# Buffalo Chopper



## Pigs On The Wing BBQ (Feb 21, 2006)

A friend has a Mod. 84145 Hobart Buffalo Chopper for sale. It has a 14 inch bowl. First $600.00 takes it home.


----------



## Finney (Feb 21, 2006)

Cappie could use that if he ever got his business going.


----------



## LarryWolfe (Feb 21, 2006)

WTF is a Buffalo Chopper with a fish bowl?


----------



## Pigs On The Wing BBQ (Feb 21, 2006)

Something you need for doing all your choked chicken!  :grin:


----------



## Pigs On The Wing BBQ (Feb 21, 2006)

Let him Google it.  :grin:


----------



## LarryWolfe (Feb 21, 2006)

wdroller said:
			
		

> Larry Wolfe said:
> 
> 
> 
> ...



Nobody tell me what one is, I wanna here it directly from you!  (WD's doing a google now)


----------



## Pigs On The Wing BBQ (Feb 21, 2006)

http://www.hobartcorp.com/hobartg6/pr/h ... -7923(8-03).pdf


----------



## Gary in VA (Feb 21, 2006)

I have a Scharfen with a 19" bowl.  them things is awesome when chopping pork.  I love mine.   Great when you have alot of pork to chop.

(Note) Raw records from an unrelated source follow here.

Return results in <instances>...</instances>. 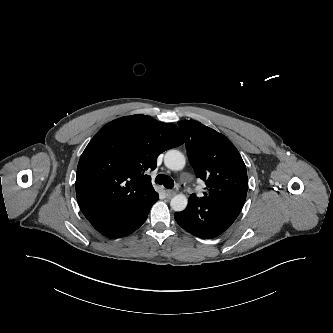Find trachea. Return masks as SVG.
Instances as JSON below:
<instances>
[{"label": "trachea", "instance_id": "1", "mask_svg": "<svg viewBox=\"0 0 333 333\" xmlns=\"http://www.w3.org/2000/svg\"><path fill=\"white\" fill-rule=\"evenodd\" d=\"M155 183L163 185L167 189H172L174 187V181L165 174H159L155 179Z\"/></svg>", "mask_w": 333, "mask_h": 333}]
</instances>
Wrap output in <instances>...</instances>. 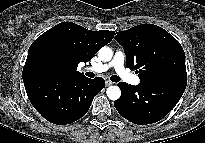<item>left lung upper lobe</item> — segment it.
Returning <instances> with one entry per match:
<instances>
[{
  "label": "left lung upper lobe",
  "mask_w": 205,
  "mask_h": 143,
  "mask_svg": "<svg viewBox=\"0 0 205 143\" xmlns=\"http://www.w3.org/2000/svg\"><path fill=\"white\" fill-rule=\"evenodd\" d=\"M115 39L123 46L127 67L136 70L140 82L187 77L184 50L163 28L141 24L117 32Z\"/></svg>",
  "instance_id": "obj_1"
}]
</instances>
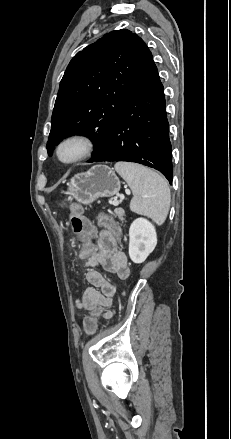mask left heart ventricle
<instances>
[{"label":"left heart ventricle","mask_w":231,"mask_h":439,"mask_svg":"<svg viewBox=\"0 0 231 439\" xmlns=\"http://www.w3.org/2000/svg\"><path fill=\"white\" fill-rule=\"evenodd\" d=\"M81 151V146L77 143H71L63 147L61 150V157L65 160L71 159L78 155Z\"/></svg>","instance_id":"b2bd125f"}]
</instances>
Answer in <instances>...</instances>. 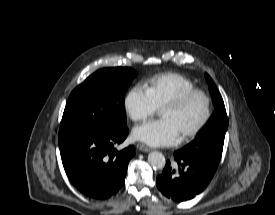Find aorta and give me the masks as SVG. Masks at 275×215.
I'll list each match as a JSON object with an SVG mask.
<instances>
[{
    "label": "aorta",
    "instance_id": "obj_1",
    "mask_svg": "<svg viewBox=\"0 0 275 215\" xmlns=\"http://www.w3.org/2000/svg\"><path fill=\"white\" fill-rule=\"evenodd\" d=\"M148 162L155 169H162L165 166V157L162 153L154 151L148 155Z\"/></svg>",
    "mask_w": 275,
    "mask_h": 215
}]
</instances>
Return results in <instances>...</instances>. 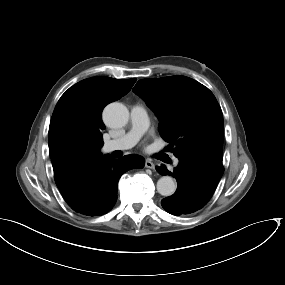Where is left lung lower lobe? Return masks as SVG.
Returning <instances> with one entry per match:
<instances>
[{
  "mask_svg": "<svg viewBox=\"0 0 285 285\" xmlns=\"http://www.w3.org/2000/svg\"><path fill=\"white\" fill-rule=\"evenodd\" d=\"M173 172L165 165L157 166L161 175L175 176L176 192L161 201L162 207L170 214L189 215L202 209L213 195L224 168L222 161L210 157L180 156Z\"/></svg>",
  "mask_w": 285,
  "mask_h": 285,
  "instance_id": "1",
  "label": "left lung lower lobe"
}]
</instances>
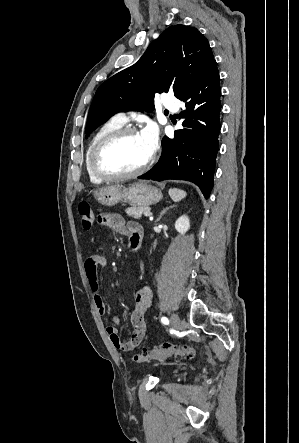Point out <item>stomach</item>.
<instances>
[{"instance_id":"stomach-1","label":"stomach","mask_w":299,"mask_h":443,"mask_svg":"<svg viewBox=\"0 0 299 443\" xmlns=\"http://www.w3.org/2000/svg\"><path fill=\"white\" fill-rule=\"evenodd\" d=\"M94 198L104 206H115L119 202H128L134 206H149L162 198L161 191L147 182H135L128 188L110 185L93 192Z\"/></svg>"}]
</instances>
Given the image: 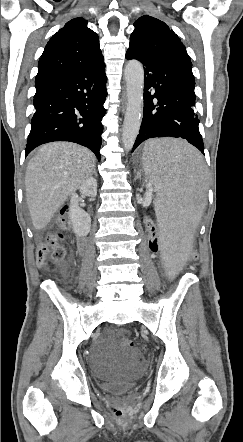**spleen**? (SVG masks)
<instances>
[{
	"mask_svg": "<svg viewBox=\"0 0 243 442\" xmlns=\"http://www.w3.org/2000/svg\"><path fill=\"white\" fill-rule=\"evenodd\" d=\"M140 176L156 184V213L164 239L159 253L167 274H180L197 220L204 212L201 202L205 192L204 163L201 154L187 142L176 139H153L145 143L140 156ZM188 237V238H187Z\"/></svg>",
	"mask_w": 243,
	"mask_h": 442,
	"instance_id": "spleen-1",
	"label": "spleen"
}]
</instances>
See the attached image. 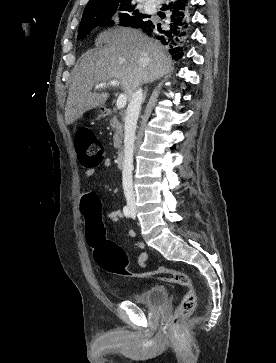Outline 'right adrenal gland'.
<instances>
[{
  "instance_id": "1",
  "label": "right adrenal gland",
  "mask_w": 276,
  "mask_h": 363,
  "mask_svg": "<svg viewBox=\"0 0 276 363\" xmlns=\"http://www.w3.org/2000/svg\"><path fill=\"white\" fill-rule=\"evenodd\" d=\"M146 94H147V90L144 92L143 102H144V101H145V99H146Z\"/></svg>"
}]
</instances>
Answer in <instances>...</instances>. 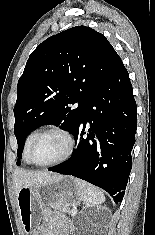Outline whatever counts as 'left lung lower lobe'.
<instances>
[{
    "label": "left lung lower lobe",
    "mask_w": 155,
    "mask_h": 235,
    "mask_svg": "<svg viewBox=\"0 0 155 235\" xmlns=\"http://www.w3.org/2000/svg\"><path fill=\"white\" fill-rule=\"evenodd\" d=\"M90 123L87 137L85 127ZM137 106L129 74L121 58L85 106L73 135L71 158L48 170L88 181L121 202L132 167Z\"/></svg>",
    "instance_id": "left-lung-lower-lobe-1"
}]
</instances>
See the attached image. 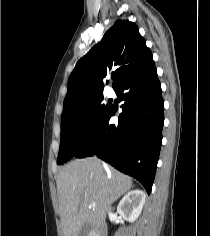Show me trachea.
<instances>
[{
    "instance_id": "trachea-1",
    "label": "trachea",
    "mask_w": 210,
    "mask_h": 236,
    "mask_svg": "<svg viewBox=\"0 0 210 236\" xmlns=\"http://www.w3.org/2000/svg\"><path fill=\"white\" fill-rule=\"evenodd\" d=\"M115 78V76H112V79H114Z\"/></svg>"
}]
</instances>
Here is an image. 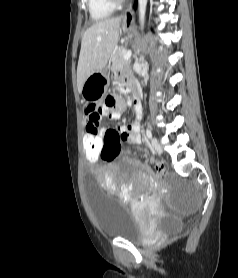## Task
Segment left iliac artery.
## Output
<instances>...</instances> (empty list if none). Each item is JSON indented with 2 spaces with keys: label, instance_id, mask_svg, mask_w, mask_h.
Wrapping results in <instances>:
<instances>
[{
  "label": "left iliac artery",
  "instance_id": "1",
  "mask_svg": "<svg viewBox=\"0 0 238 278\" xmlns=\"http://www.w3.org/2000/svg\"><path fill=\"white\" fill-rule=\"evenodd\" d=\"M146 135H147V137H148L149 139L152 138V133H151V130H150V129H147V130H146Z\"/></svg>",
  "mask_w": 238,
  "mask_h": 278
}]
</instances>
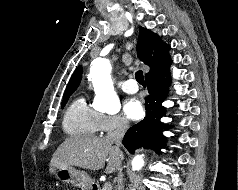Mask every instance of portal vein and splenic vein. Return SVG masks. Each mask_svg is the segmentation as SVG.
Segmentation results:
<instances>
[{"instance_id":"18ae733b","label":"portal vein and splenic vein","mask_w":238,"mask_h":190,"mask_svg":"<svg viewBox=\"0 0 238 190\" xmlns=\"http://www.w3.org/2000/svg\"><path fill=\"white\" fill-rule=\"evenodd\" d=\"M105 186H106V187H111V183H108V182H107V183H105Z\"/></svg>"}]
</instances>
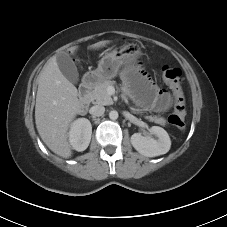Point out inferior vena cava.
I'll use <instances>...</instances> for the list:
<instances>
[{"label":"inferior vena cava","instance_id":"1","mask_svg":"<svg viewBox=\"0 0 227 227\" xmlns=\"http://www.w3.org/2000/svg\"><path fill=\"white\" fill-rule=\"evenodd\" d=\"M104 112H105V107L102 105H95L90 109V114L97 117L102 116Z\"/></svg>","mask_w":227,"mask_h":227}]
</instances>
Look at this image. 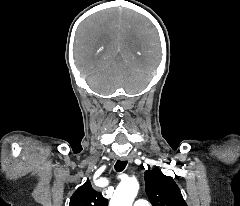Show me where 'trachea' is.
<instances>
[{"mask_svg":"<svg viewBox=\"0 0 240 206\" xmlns=\"http://www.w3.org/2000/svg\"><path fill=\"white\" fill-rule=\"evenodd\" d=\"M126 165H127V161L118 160L114 167L117 172H121L125 169Z\"/></svg>","mask_w":240,"mask_h":206,"instance_id":"1","label":"trachea"}]
</instances>
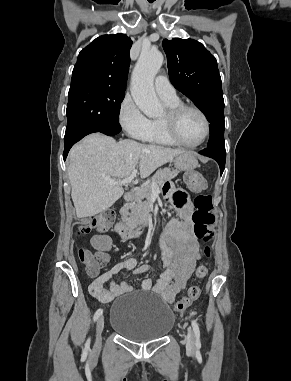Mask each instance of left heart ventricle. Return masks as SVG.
Instances as JSON below:
<instances>
[{
  "instance_id": "b2bd125f",
  "label": "left heart ventricle",
  "mask_w": 291,
  "mask_h": 381,
  "mask_svg": "<svg viewBox=\"0 0 291 381\" xmlns=\"http://www.w3.org/2000/svg\"><path fill=\"white\" fill-rule=\"evenodd\" d=\"M204 130L203 119L195 111H185L177 121L178 134L187 143L198 142L202 138Z\"/></svg>"
}]
</instances>
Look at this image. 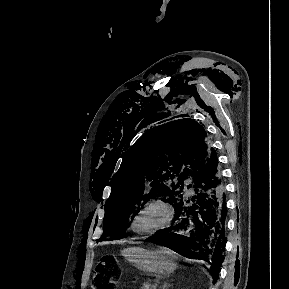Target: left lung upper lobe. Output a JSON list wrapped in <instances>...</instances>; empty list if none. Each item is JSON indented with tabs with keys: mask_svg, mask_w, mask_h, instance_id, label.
Masks as SVG:
<instances>
[{
	"mask_svg": "<svg viewBox=\"0 0 289 289\" xmlns=\"http://www.w3.org/2000/svg\"><path fill=\"white\" fill-rule=\"evenodd\" d=\"M214 152L207 143L205 129L188 118L168 122L142 135L112 178L99 241L123 238L132 217L151 198L162 197L173 205L184 193V181L193 179Z\"/></svg>",
	"mask_w": 289,
	"mask_h": 289,
	"instance_id": "5c2ea615",
	"label": "left lung upper lobe"
}]
</instances>
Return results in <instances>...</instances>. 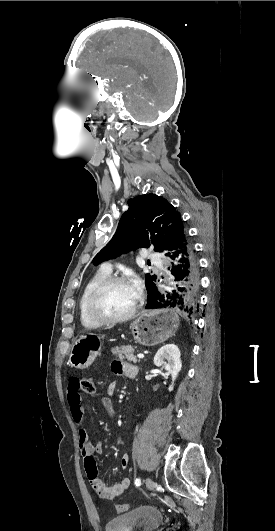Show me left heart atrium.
I'll return each mask as SVG.
<instances>
[{"label": "left heart atrium", "mask_w": 275, "mask_h": 531, "mask_svg": "<svg viewBox=\"0 0 275 531\" xmlns=\"http://www.w3.org/2000/svg\"><path fill=\"white\" fill-rule=\"evenodd\" d=\"M130 284L132 285L133 289L136 292L139 290L140 283H139V280L135 276L131 279Z\"/></svg>", "instance_id": "1"}]
</instances>
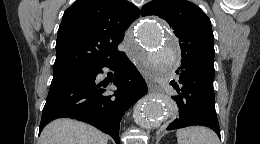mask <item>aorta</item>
<instances>
[{
  "label": "aorta",
  "instance_id": "obj_1",
  "mask_svg": "<svg viewBox=\"0 0 260 144\" xmlns=\"http://www.w3.org/2000/svg\"><path fill=\"white\" fill-rule=\"evenodd\" d=\"M138 46L130 49L134 58L149 70L167 73L172 70L177 56V41L166 33L155 18L140 21L136 28ZM174 105L164 95L147 96L134 108V121L141 128L160 126Z\"/></svg>",
  "mask_w": 260,
  "mask_h": 144
}]
</instances>
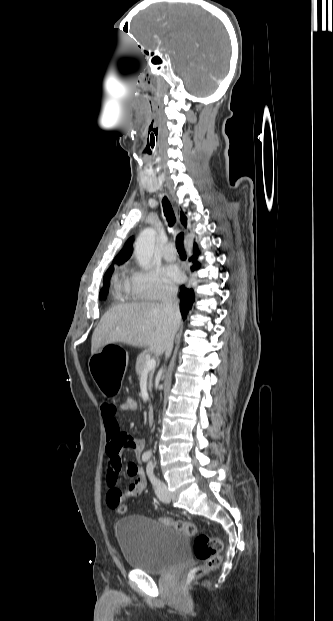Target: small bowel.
<instances>
[{"instance_id":"small-bowel-1","label":"small bowel","mask_w":333,"mask_h":621,"mask_svg":"<svg viewBox=\"0 0 333 621\" xmlns=\"http://www.w3.org/2000/svg\"><path fill=\"white\" fill-rule=\"evenodd\" d=\"M117 408L112 403L101 404V414L107 435L106 452L108 455L107 473V505L115 509L119 503L141 494L146 487V478L142 468L135 462H127L123 468L120 454L123 449H130L139 461L144 449L142 438L132 437L120 430ZM131 480L130 484L121 489L118 485L122 472Z\"/></svg>"}]
</instances>
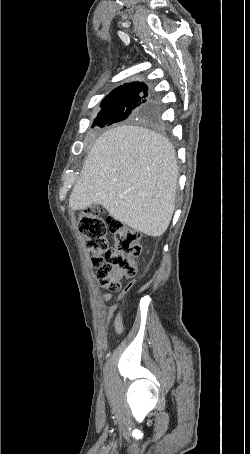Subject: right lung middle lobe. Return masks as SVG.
<instances>
[{
	"mask_svg": "<svg viewBox=\"0 0 250 454\" xmlns=\"http://www.w3.org/2000/svg\"><path fill=\"white\" fill-rule=\"evenodd\" d=\"M157 102L146 85L136 86L119 96L104 98L92 127H104L120 121L154 123L158 119L153 104Z\"/></svg>",
	"mask_w": 250,
	"mask_h": 454,
	"instance_id": "1",
	"label": "right lung middle lobe"
}]
</instances>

Bill is looking for one.  Hope he sees this post.


----------



## john pen (Feb 21, 2006)

"A buffalo chopper can be the most time saving tool in a restaurant, especially if barbeque is on the menu. This item is made to take the meat and mince it very fine. Item has a 1 HP motor (3450 rpm) with permanently lubricated ball bearings, and totally enclosed with the machine. It has a power attachment hub to connect grinder, slicer or grater attachments. Also has a 18" diameter bowl and has a cast aluminum housing."


----------



## Captain Morgan (Feb 21, 2006)

The Hobart does seem to mince the meat, letting it dry out fairly quickly.
I heard there was a blade you could get that doesn't mince as much.
600 bucks is a good deal, those things are workhorses and they ain't cheap.


----------



## Nick Prochilo (Feb 21, 2006)

Larry, you need one!


----------



## Captain Morgan (Feb 21, 2006)

Thanks for the info Tim!


----------